NORTH COUNTY: Workers at Tri-City, Palomar exposed to tuberculosis patient
Officials say risk of outbreak is very low
By DAVID GARRICK - Staff Writer | Monday, October 6, 2008 6:09 PM PDT ∞

Post your Comments Increase Font Decrease Font email this story print this story NORTH COUNTY ---- A man diagnosed with tuberculosis came into contact with a dozen medical workers and some patients at Tri-City Medical Center on Sept. 8, according to a Tri-City spokesman.

But medical officials said it was unlikely that the exposure was long enough to spread the potentially deadly lung disease.

The man also came into contact with three medical workers at Palomar Medical Center and two ambulance paramedics when he was transferred from Tri-City to Palomar later that day, said Joyce Agorrilla, Palomar's manager of infection control.

No patients at Palomar were exposed because the man was taken directly to a private room, Agorrilla said.

Tests already have determined that the Palomar employees do not have tuberculosis, hospital spokesman Andy Hoang said.

Officials from the ambulance company did not return phone calls Monday.

It won't be determined until November whether the 12 employees at Tri-City have contracted the disease, because the hospital uses a less advanced testing method.

Tri-City's method takes eight to 10 weeks, while Palomar's takes one to two days, officials said.

The man spent about 4 1/2 hours in the Tri-City emergency room Sept. 8, hospital spokesman Jeff Segall said.

Segall said he was unsure how many patients might have come into contact with the man, but that concern was low, because they would have had much less close contact with the man.


While he was in the emergency room, hospital personnel did not diagnose him with tuberculosis despite performing an examination and taking a chest X-ray.

Dr.
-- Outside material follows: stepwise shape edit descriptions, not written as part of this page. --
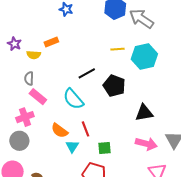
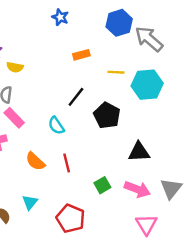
orange rectangle: (51, 42) -> (81, 55), moved
black line: (87, 73) -> (76, 97), turned -30
cyan semicircle: (73, 99) -> (56, 126), size x0.7
cyan triangle: (72, 146) -> (30, 202), moved
green square: (105, 148) -> (102, 185), moved, turned -32

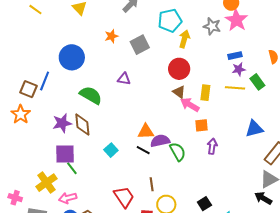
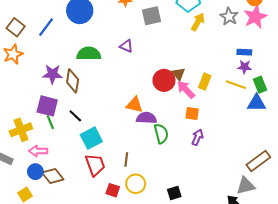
red circle: (179, 69) -> (164, 80), moved
brown square: (28, 89) -> (16, 27), moved
green semicircle: (91, 95) -> (89, 54), turned -45
blue triangle: (254, 129) -> (257, 103), moved
cyan square: (111, 150) -> (91, 138), moved, size x1.5
black line: (143, 150) -> (75, 116), moved

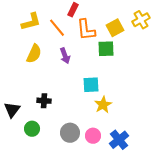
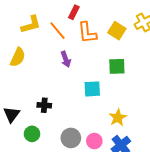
yellow square: (115, 28) -> (117, 31), turned -30
green square: (106, 49) -> (117, 66), moved
yellow semicircle: (34, 54) -> (18, 57), moved
yellow star: (103, 105) -> (118, 118), moved

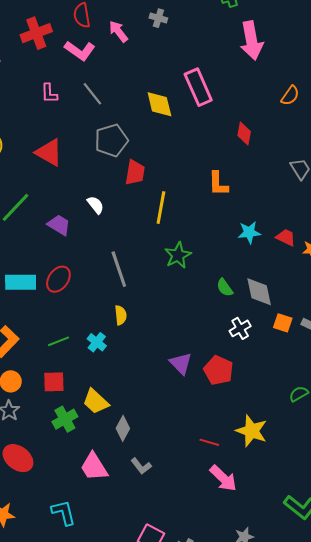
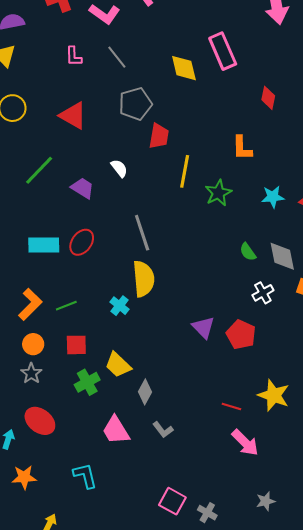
green star: (178, 255) -> (218, 193), moved
yellow semicircle: (121, 315) -> (144, 279), size x1.8
green line: (59, 341) -> (66, 306), moved

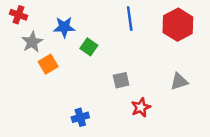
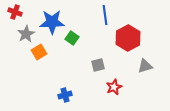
red hexagon: (178, 25) -> (128, 38), moved
blue star: (64, 27) -> (52, 22), size x1.4

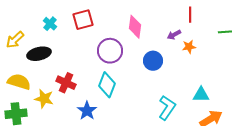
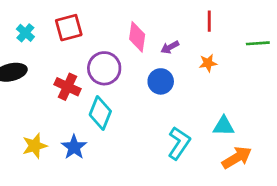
purple arrow: (174, 35) -> (170, 47), moved
red cross: (66, 83) -> (67, 87), moved
yellow star: (44, 99) -> (35, 146), moved, turned -30

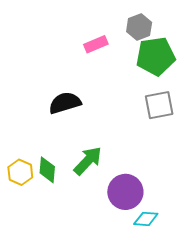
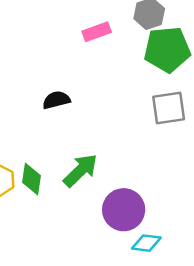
black semicircle: (65, 103) -> (56, 100), size x0.7

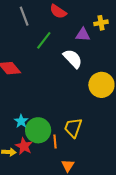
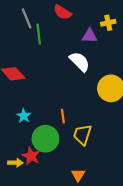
green line: (44, 40) -> (39, 34), moved, turned -42
cyan star: (21, 121) -> (24, 116), moved
orange line: (55, 141) -> (63, 116), moved

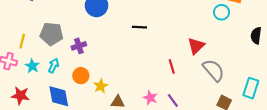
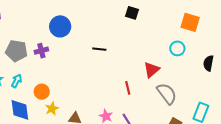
cyan circle: (222, 12) -> (177, 48), moved
purple cross: (79, 46) -> (41, 51), moved
yellow star: (101, 86) -> (52, 109), moved

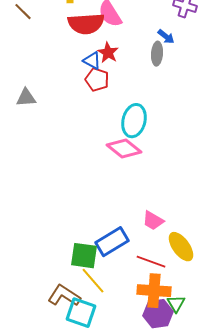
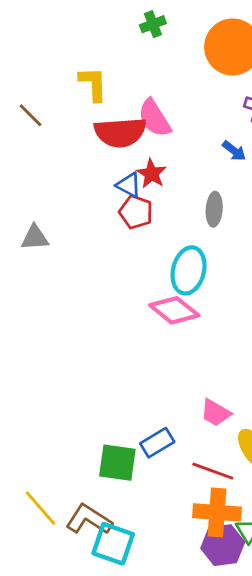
gray ellipse: (157, 54) -> (214, 209), moved
blue rectangle: (112, 242) -> (157, 443), size x0.7
yellow line: (93, 281) -> (41, 508), moved

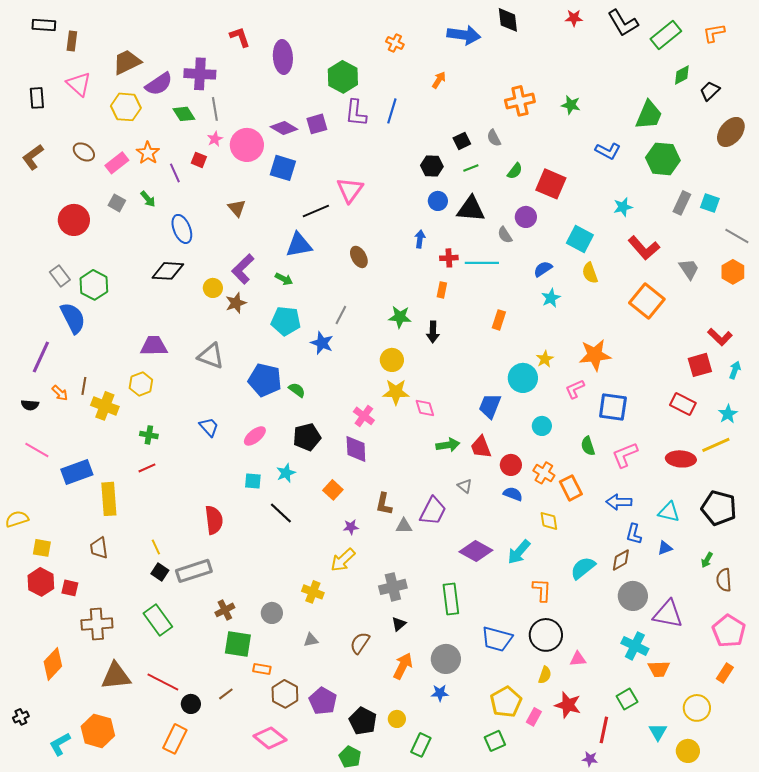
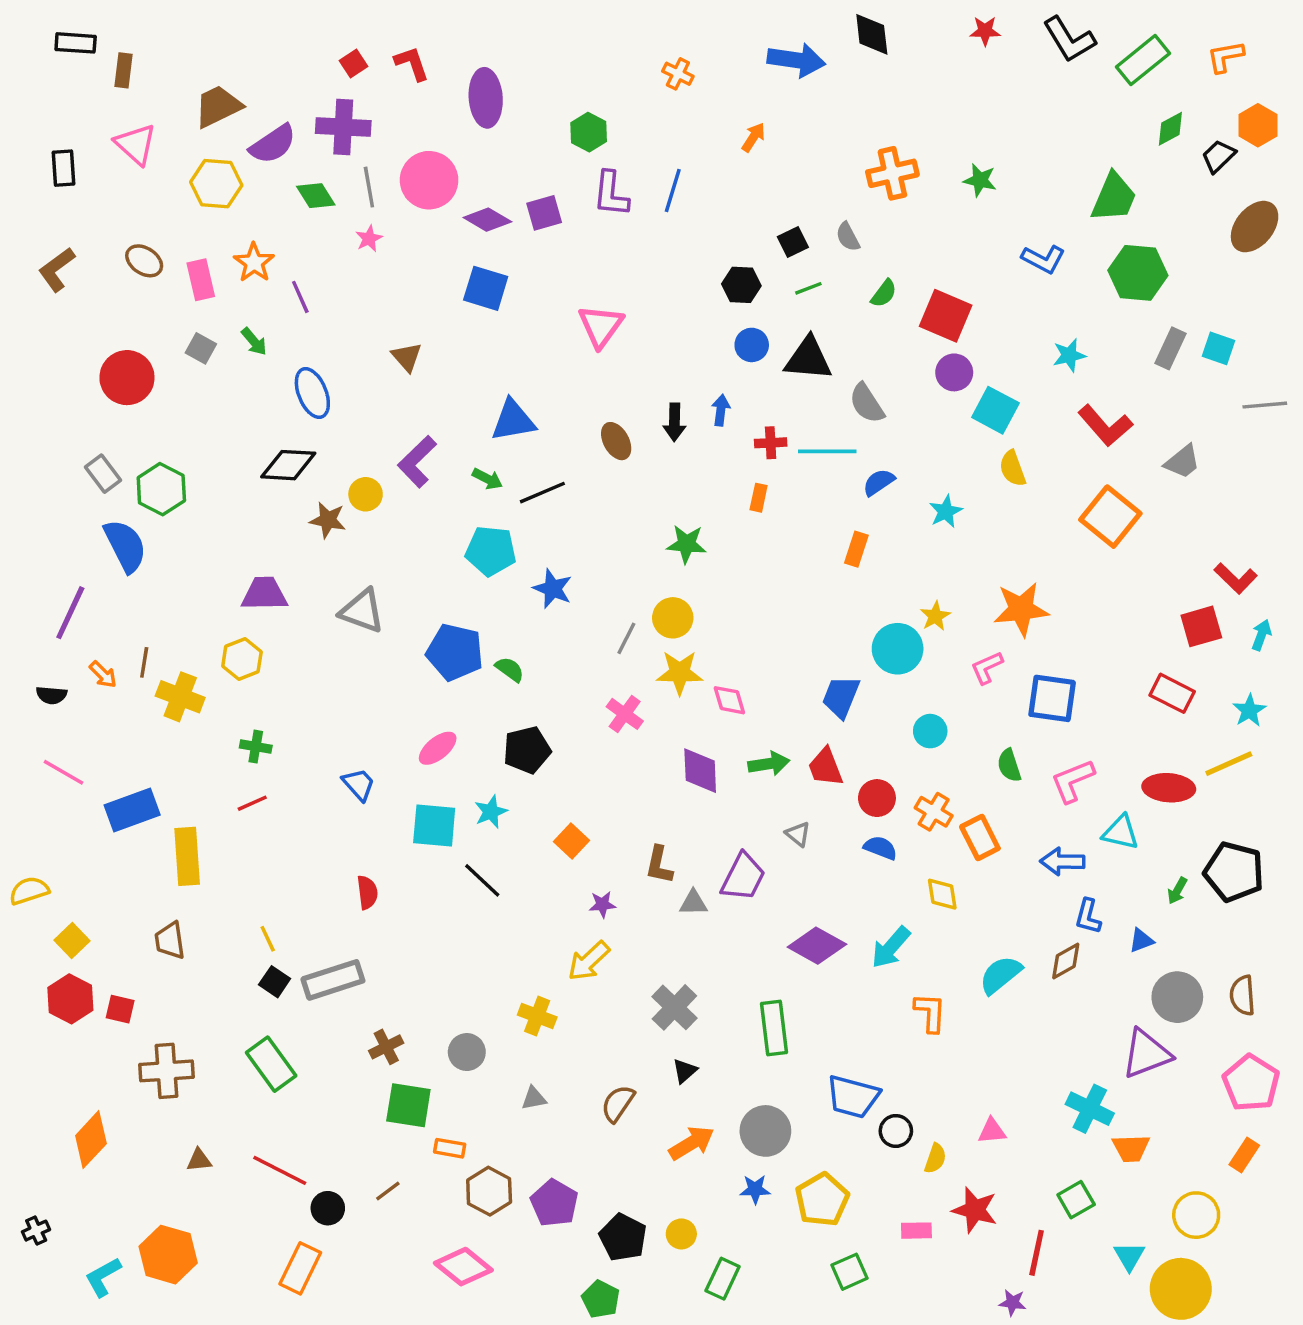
green hexagon: (343, 77) -> (589, 132), size x0.7
pink circle: (247, 145) -> (429, 180), moved
red square: (199, 160) -> (354, 63), moved, turned 35
pink rectangle: (117, 163) -> (201, 280), turned -65
black line: (316, 211) -> (542, 493), moved
purple circle: (526, 217) -> (954, 372), moved
gray semicircle: (505, 235) -> (867, 403), size x1.4
gray line: (737, 236) -> (1265, 405), turned -35
blue semicircle: (543, 269) -> (879, 482), moved
gray trapezoid: (689, 269) -> (1182, 462), turned 85
orange hexagon: (733, 272) -> (1258, 125), moved
brown star: (236, 303) -> (328, 520), moved, turned 30
gray line: (341, 315) -> (626, 638), moved
black arrow: (433, 332) -> (674, 422), moved
blue trapezoid: (209, 427) -> (359, 784), moved
purple diamond: (356, 449) -> (700, 771), moved
cyan square: (253, 481) -> (434, 825), size x1.6
cyan triangle: (669, 512) -> (1121, 832), moved
red semicircle: (214, 520) -> (367, 892), size x0.7
yellow square: (42, 548) -> (72, 940), turned 36
green arrow: (707, 560) -> (1177, 891), moved
gray cross: (393, 587) -> (674, 1007), turned -32
gray circle: (633, 596) -> (1177, 997), moved
purple triangle: (668, 614) -> (1146, 1054), turned -32
black circle: (546, 635) -> (896, 1131), moved, size x0.6
orange arrow: (403, 666) -> (692, 1143), turned 32
brown triangle: (116, 676) -> (199, 1160), size x0.5
yellow pentagon: (506, 702) -> (822, 1200), moved
pink rectangle: (534, 717) -> (916, 1231), turned 60
yellow circle: (688, 751) -> (1181, 1289), size x1.5

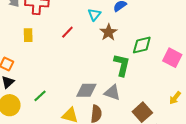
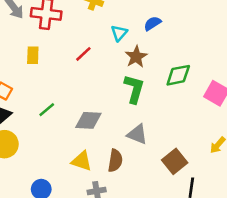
green L-shape: (122, 65) -> (134, 89), moved
gray diamond: (86, 90) -> (88, 120), moved
green line: (40, 96) -> (47, 110), moved

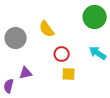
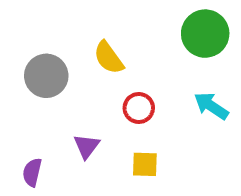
purple triangle: (26, 73) -> (86, 146), moved, turned -40
yellow square: (69, 74) -> (145, 164), moved

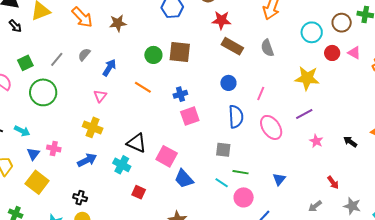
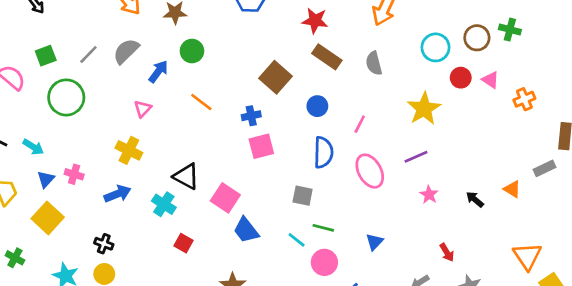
brown square: (180, 52) -> (275, 77), moved, turned 30
gray semicircle: (84, 55) -> (126, 51), size x1.5
green circle: (153, 55) -> (192, 51), moved
yellow star: (307, 78) -> (424, 109), turned 30

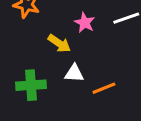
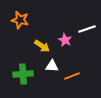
pink star: (85, 23) -> (65, 40), moved

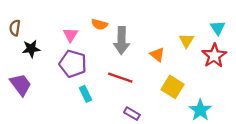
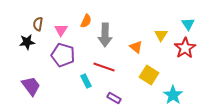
orange semicircle: (99, 24) -> (86, 21), turned -80
brown semicircle: (15, 28) -> (38, 24), moved
purple trapezoid: (21, 85) -> (31, 86), moved
cyan rectangle: (86, 94) -> (86, 81), moved

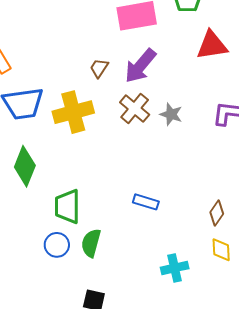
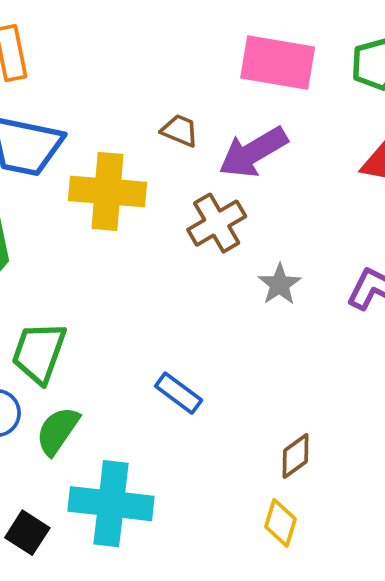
brown trapezoid: (99, 68) -> (180, 130), turned 60
gray star: (171, 114) -> (280, 284), moved
cyan cross: (175, 268) -> (111, 504), moved, size x1.6

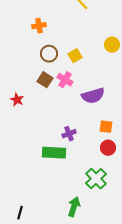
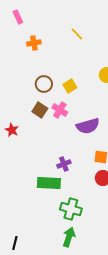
orange cross: (39, 26) -> (34, 43), moved
green cross: (96, 179) -> (71, 209), moved, turned -30

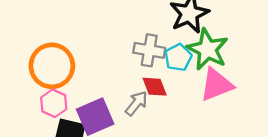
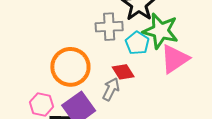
gray cross: (149, 50) -> (109, 27), moved
orange circle: (52, 66) -> (70, 67), moved

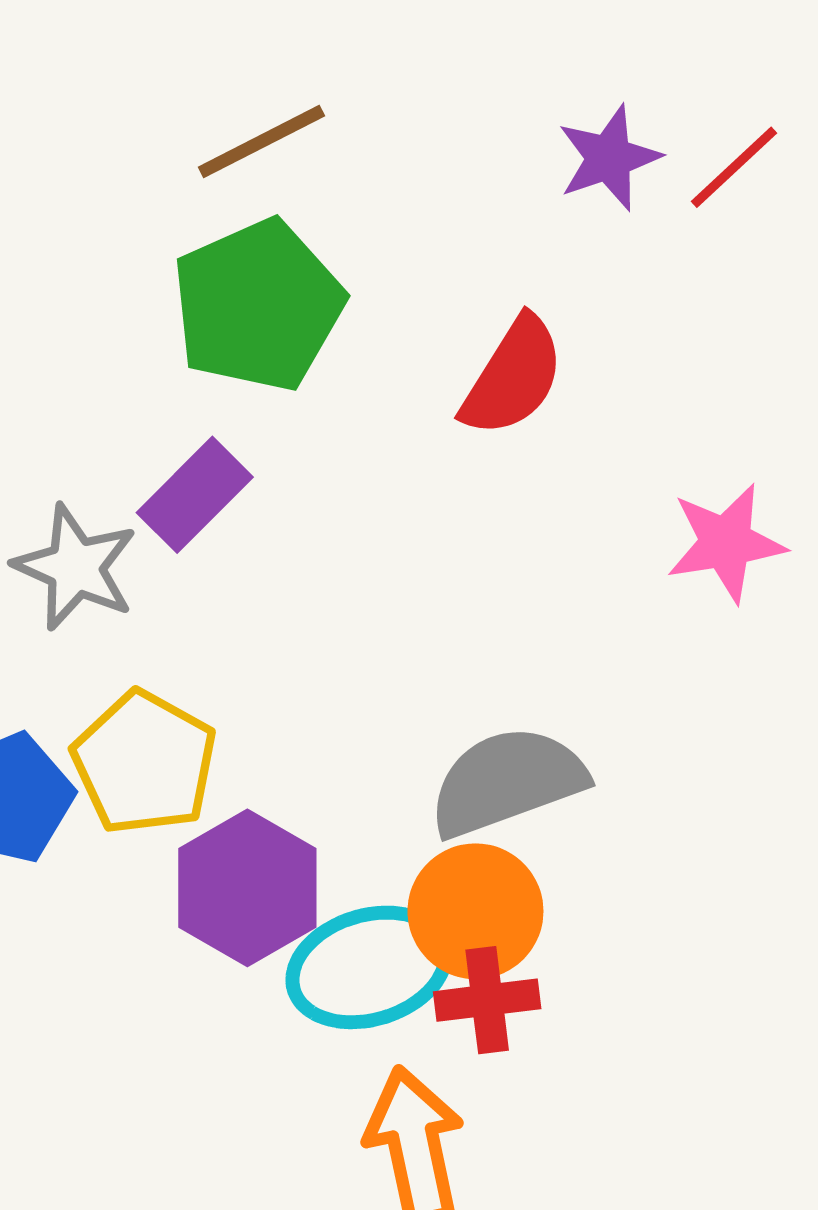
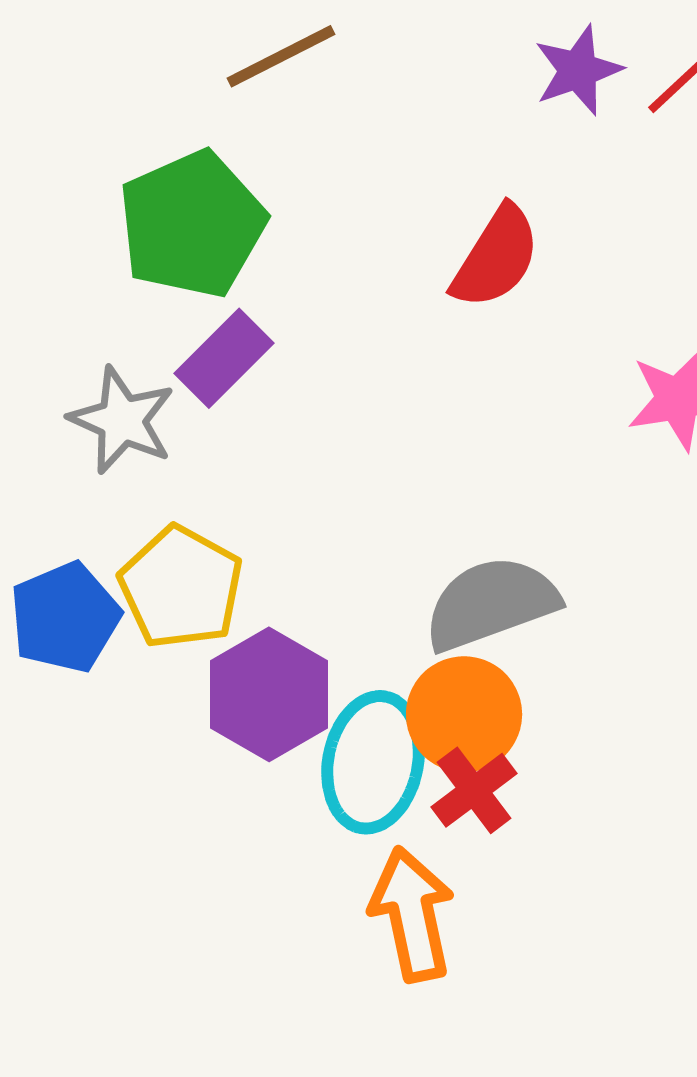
green pentagon: (258, 305) -> (192, 224), moved
cyan ellipse: (369, 967) -> (373, 762), turned -62
red cross: (487, 1000) -> (474, 790), turned -30

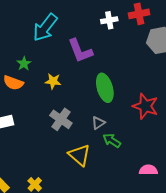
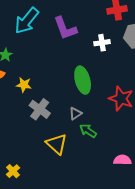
white cross: (109, 20) -> (102, 43), moved
purple L-shape: (80, 51) -> (65, 28), moved
yellow star: (53, 81) -> (24, 85), moved

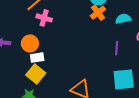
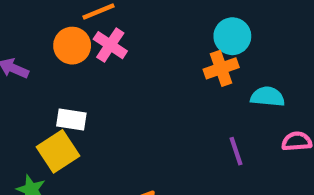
orange circle: (30, 43) -> (72, 46), moved
purple line: (117, 48) -> (236, 151), turned -40

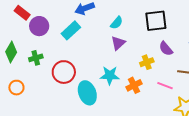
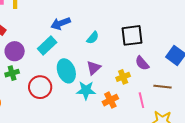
purple circle: (39, 26) -> (15, 51), moved
purple triangle: (118, 43) -> (94, 68), moved
pink line: (165, 86) -> (141, 100), turned 56
cyan ellipse: (87, 93) -> (66, 71), moved

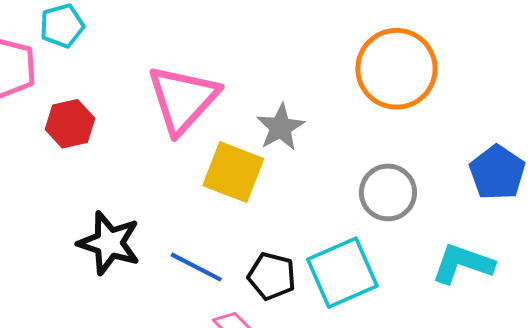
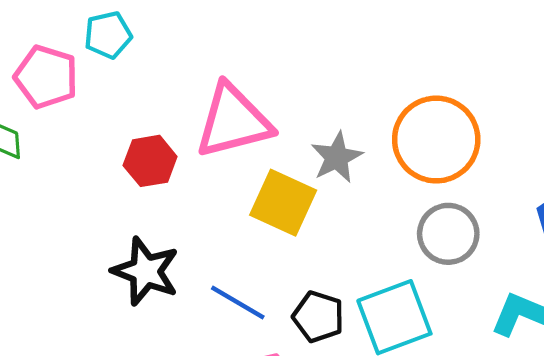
orange circle: (396, 69) -> (436, 140), moved
pink triangle: (183, 99) -> (233, 121), turned 30
red hexagon: (70, 124) -> (150, 161), moved

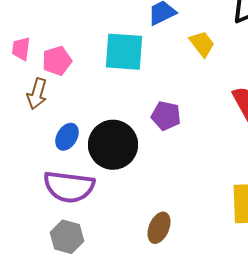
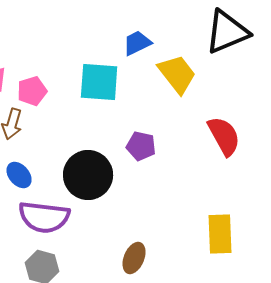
yellow trapezoid: (202, 44) -> (177, 74), size x1.5
blue ellipse: (67, 137) -> (19, 175), moved, turned -72

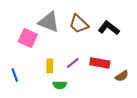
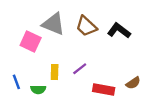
red rectangle: (100, 63) -> (104, 90), moved
green semicircle: (60, 85) -> (38, 90), moved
Gene Ma, director of Tri-City Medical Group, said the patient's X-ray showed no signs of the infection.

"The preliminary diagnosis was that it looked like pneumonia," Ma said.

He said diagnosing tuberculosis requires a series of three tests and generally takes longer than the time the man spent at Tri-City.

The man was then transferred from Tri-City to Palomar at the request of Kaiser Permanente, his insurance provider.

Once at Palomar, he was diagnosed with tuberculosis and warnings were issued to all medical personnel who came into contact with him, Hoang said.

The patient was in isolation during his stay at Palomar, which ended with a Sept. 28 discharge, Hoang said.

The typical symptoms of tuberculosis are a chronic cough, fever, night sweats, weight loss and coughing up blood.

According to the Centers for Disease Control in Atlanta, tuberculosis is usually spread through the air by sneezing or coughing.

A latent type of tuberculosis infection, when one shows no symptoms and does not feel sick, cannot be spread to others.

Jose Alvarez, a spokesman for the county's Health and Human Services Agency, said contracting tuberculosis typically takes eight to 16 hours of exposure to the disease.

Agorrilla, Palomar's infection control manager, said it usually takes many hours of exposure for someone to contract tuberculosis. She also said people can live in the same house with a tuberculosis patient and not get the disease.